PARIS (AP) — Al-Qaida in the Islamic Maghreb wants to put its footprint on the Arab Spring now that violence is fueling the uprisings, and in a two-part video is trying to lure new followers for revolt by jihad.
The push comes as the group has sought to expand its operations beyond its Algerian base and desert outposts to countries around Africa, from Nigeria to Libya, after the death of Osama bin Laden and after being sidelined when the Arab revolts erupted earlier this year.
During the mostly peaceful uprisings in Tunisia and Egypt, the al-Qaida offshoot kept up sporadic attacks on Algerian security forces in its bid to overthrow the government and install an Islamist state.

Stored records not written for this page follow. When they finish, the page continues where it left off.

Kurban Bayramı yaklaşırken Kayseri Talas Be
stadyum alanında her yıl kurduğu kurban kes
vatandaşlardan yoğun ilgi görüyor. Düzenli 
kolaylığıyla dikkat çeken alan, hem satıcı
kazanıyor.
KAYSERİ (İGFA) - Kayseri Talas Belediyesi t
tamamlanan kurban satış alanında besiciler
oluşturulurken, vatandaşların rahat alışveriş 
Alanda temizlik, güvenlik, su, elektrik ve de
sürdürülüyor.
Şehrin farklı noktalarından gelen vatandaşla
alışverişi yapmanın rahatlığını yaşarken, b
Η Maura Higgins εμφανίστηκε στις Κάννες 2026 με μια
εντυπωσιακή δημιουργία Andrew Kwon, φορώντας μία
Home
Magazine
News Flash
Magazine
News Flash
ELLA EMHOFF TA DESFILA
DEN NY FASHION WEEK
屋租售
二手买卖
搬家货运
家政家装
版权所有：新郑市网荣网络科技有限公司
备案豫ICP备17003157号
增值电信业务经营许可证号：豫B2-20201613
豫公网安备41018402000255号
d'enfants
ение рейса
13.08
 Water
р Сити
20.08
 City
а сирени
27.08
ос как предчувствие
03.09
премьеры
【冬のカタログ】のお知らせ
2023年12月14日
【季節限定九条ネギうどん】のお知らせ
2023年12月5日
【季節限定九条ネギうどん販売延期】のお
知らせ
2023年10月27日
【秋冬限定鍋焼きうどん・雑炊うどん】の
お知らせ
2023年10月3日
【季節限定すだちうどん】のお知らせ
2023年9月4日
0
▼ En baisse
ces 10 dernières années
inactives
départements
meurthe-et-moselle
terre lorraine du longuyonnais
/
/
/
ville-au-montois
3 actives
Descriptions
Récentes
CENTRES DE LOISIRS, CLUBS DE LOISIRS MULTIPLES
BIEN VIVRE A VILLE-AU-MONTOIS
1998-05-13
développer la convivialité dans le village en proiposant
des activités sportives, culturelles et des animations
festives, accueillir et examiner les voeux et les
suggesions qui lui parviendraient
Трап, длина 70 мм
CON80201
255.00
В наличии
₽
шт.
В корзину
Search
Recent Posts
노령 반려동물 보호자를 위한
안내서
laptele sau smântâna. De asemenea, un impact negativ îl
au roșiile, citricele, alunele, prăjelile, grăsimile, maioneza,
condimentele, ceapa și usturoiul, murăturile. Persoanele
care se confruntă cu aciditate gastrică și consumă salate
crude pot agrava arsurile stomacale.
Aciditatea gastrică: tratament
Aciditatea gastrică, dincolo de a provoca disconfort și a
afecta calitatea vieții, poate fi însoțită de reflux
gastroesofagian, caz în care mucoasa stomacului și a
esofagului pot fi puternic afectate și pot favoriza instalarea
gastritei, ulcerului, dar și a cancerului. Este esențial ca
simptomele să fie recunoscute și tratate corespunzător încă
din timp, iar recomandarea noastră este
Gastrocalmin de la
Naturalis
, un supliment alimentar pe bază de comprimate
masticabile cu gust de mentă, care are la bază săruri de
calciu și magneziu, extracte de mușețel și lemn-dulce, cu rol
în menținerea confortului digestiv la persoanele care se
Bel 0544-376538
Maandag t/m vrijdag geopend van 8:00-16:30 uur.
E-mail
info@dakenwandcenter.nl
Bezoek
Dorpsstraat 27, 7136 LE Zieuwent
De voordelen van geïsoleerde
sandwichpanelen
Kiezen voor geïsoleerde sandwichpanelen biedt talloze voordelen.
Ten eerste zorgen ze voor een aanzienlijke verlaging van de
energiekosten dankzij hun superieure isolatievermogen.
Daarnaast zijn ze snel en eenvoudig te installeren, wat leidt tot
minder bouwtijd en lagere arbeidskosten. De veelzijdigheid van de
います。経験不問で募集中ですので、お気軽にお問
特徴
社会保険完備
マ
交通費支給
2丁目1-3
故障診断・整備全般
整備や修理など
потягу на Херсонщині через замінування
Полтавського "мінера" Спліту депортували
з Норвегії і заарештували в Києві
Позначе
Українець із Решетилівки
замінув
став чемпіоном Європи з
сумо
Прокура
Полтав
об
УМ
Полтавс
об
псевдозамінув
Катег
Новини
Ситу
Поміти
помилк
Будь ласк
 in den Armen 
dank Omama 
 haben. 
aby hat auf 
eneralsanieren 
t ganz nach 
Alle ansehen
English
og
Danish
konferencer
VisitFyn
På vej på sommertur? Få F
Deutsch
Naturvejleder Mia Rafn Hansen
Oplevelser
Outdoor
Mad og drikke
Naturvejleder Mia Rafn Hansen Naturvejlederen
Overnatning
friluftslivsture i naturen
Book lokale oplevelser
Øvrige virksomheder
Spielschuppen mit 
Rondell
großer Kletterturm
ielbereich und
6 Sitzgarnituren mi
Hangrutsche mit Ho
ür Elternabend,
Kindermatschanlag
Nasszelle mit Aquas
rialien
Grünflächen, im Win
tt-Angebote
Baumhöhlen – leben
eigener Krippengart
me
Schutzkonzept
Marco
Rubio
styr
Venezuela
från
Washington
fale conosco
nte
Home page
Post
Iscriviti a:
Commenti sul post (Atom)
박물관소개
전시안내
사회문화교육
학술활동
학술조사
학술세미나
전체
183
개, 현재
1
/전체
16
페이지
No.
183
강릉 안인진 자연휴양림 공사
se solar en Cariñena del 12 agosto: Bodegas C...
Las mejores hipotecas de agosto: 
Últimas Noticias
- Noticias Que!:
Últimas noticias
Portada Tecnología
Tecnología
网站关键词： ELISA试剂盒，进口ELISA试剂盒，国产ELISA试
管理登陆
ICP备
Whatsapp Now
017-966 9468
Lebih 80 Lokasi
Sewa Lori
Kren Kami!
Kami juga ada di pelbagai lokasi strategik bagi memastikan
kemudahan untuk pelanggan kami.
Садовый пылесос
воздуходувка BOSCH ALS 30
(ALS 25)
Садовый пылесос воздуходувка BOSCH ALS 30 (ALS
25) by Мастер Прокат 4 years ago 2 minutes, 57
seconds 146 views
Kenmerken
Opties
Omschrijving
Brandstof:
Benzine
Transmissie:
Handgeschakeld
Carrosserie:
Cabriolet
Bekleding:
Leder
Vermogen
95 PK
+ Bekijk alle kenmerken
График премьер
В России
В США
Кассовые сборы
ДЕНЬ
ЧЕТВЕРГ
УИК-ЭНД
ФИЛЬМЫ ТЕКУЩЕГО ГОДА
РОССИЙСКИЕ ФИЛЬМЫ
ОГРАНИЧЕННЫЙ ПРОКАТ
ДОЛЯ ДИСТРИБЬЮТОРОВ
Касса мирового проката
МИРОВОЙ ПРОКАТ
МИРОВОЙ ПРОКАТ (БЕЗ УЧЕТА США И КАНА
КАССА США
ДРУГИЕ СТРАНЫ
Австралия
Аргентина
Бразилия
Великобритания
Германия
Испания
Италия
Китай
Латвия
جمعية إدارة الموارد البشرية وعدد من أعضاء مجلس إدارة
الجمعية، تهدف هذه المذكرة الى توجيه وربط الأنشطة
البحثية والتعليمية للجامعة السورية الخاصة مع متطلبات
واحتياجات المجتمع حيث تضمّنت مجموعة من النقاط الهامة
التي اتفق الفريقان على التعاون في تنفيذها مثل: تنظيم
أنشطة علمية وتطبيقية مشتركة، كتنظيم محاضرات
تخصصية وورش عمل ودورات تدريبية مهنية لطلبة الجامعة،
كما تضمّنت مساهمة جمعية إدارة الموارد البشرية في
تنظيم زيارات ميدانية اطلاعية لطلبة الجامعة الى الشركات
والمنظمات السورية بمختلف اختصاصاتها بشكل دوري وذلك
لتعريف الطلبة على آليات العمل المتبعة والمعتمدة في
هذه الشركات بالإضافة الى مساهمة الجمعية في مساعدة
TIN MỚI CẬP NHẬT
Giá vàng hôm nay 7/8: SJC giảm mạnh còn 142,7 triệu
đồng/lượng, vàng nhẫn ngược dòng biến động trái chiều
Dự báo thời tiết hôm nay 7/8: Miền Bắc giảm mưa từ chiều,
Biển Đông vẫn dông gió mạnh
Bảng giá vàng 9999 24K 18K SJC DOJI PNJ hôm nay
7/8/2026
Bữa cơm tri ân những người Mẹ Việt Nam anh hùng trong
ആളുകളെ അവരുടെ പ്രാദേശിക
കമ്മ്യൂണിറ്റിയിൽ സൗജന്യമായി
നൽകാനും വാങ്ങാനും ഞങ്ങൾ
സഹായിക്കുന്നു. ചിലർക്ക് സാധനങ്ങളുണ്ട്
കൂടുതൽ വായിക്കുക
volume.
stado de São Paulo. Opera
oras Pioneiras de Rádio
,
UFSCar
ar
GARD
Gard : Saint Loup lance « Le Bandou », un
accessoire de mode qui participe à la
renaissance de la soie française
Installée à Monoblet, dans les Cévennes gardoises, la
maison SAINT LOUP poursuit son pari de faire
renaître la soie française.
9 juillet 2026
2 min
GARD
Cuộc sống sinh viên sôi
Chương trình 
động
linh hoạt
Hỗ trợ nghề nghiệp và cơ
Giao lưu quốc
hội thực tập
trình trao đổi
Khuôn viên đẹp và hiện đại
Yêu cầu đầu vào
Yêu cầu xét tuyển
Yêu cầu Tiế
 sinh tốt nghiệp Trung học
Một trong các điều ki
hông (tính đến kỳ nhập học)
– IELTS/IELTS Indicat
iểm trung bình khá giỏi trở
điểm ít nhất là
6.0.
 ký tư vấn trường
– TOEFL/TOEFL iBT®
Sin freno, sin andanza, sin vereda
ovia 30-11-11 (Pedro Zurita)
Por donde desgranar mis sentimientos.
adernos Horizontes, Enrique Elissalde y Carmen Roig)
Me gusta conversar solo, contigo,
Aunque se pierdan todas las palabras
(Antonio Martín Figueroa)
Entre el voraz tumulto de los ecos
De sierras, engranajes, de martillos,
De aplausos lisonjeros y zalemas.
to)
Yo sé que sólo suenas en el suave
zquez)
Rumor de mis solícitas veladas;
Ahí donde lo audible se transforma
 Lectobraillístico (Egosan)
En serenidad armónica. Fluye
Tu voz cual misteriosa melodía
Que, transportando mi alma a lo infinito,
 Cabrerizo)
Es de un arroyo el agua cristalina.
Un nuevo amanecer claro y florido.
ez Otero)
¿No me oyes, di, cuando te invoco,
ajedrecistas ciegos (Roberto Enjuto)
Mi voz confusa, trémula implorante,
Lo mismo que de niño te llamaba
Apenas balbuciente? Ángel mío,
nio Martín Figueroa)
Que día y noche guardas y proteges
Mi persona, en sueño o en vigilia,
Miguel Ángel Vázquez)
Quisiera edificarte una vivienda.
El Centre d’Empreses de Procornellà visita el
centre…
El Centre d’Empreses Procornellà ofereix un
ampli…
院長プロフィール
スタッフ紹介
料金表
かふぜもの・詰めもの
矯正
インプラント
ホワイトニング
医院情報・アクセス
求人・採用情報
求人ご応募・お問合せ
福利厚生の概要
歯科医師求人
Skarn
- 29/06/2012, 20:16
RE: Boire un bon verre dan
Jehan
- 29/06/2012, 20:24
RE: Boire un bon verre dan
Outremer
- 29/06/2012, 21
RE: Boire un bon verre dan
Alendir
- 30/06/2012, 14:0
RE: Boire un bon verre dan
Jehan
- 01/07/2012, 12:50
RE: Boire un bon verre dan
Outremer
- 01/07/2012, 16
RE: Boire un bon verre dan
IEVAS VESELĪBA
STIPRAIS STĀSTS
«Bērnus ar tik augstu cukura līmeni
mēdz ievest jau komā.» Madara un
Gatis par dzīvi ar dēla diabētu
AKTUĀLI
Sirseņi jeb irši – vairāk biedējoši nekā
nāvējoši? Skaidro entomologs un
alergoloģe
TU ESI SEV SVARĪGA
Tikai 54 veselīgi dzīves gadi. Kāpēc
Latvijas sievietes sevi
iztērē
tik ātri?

But the world was looking elsewhere.
Now, with Arab uprisings meeting increasingly violent resistance from autocratic regimes in countries such as Libya and Syria, AQIM wants to be seen as an alternative force.
Seeking a peaceful change of leaders is “like giving aspirin to a cancer patient,” a member of AQIM’s military board, Commander Abu Saeed al-Auresi, says in the lengthy video, according to the SITE Intelligence Group. SITE has made the video available and said it was posted Aug. 3 on jihadist forums.
AQIM has entered a new phase and is no longer on the defensive, says Mathieu Guidere, an expert in strategic monitoring and al-Qaida specialist.